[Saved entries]
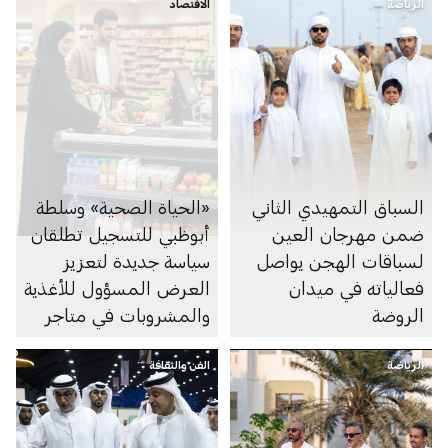
الرياضة
الاقتصاد
السباق التمهيدي الثاني
«الحياة الصحية» وسلطة
ضمن مهرجان العين
أبوظبي للتسجيل تطلقان
لسباقات الهجن يواصل
سياسة جديدة لتعزيز
فعالياته في ميدان
العرض المسؤول للأغذية
الروضة
والمشروبات في متاجر
السوبرماركت ومنصاتها
الرياضة
الفن والثقافة
الإلكترونية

TASK » Nothing but the lines from the line that contains "لسباقات الهجن يواصل" to the last line of the records above should appear in the answer; please copy them exactly.

ANSWER TO THIS EXERCISE »
لسباقات الهجن يواصل
سياسة جديدة لتعزيز
فعالياته في ميدان
العرض المسؤول للأغذية
الروضة
والمشروبات في متاجر
السوبرماركت ومنصاتها
الرياضة
الفن والثقافة
الإلكترونية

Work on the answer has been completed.